Problem statement:
Go through the entries below and return every line that contains "fill".

(Transcribed page contents)
_ _ _ _ _ _ _

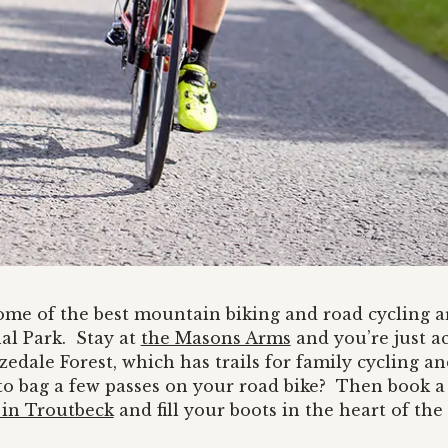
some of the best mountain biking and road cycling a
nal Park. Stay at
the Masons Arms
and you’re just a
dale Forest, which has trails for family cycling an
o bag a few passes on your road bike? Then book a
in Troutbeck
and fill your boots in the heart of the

_ _ _ _ _ _ _

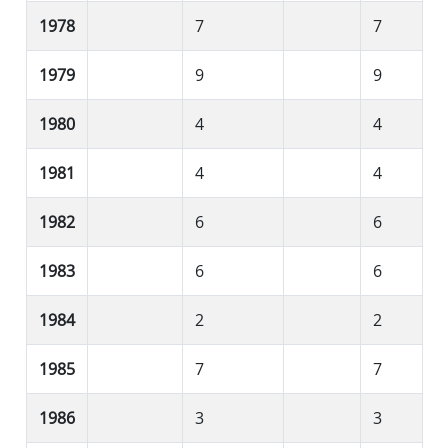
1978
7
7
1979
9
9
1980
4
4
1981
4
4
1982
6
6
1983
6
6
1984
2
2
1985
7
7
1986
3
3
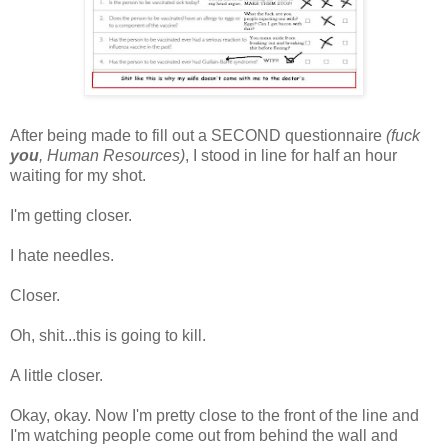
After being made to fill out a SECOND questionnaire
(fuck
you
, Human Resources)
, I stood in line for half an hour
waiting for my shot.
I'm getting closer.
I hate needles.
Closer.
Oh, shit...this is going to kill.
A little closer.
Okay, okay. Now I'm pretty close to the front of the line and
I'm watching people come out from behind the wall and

_ _ _ _ _ _ _

Response:
and fill your boots in the heart of the
After being made to fill out a SECOND questionnaire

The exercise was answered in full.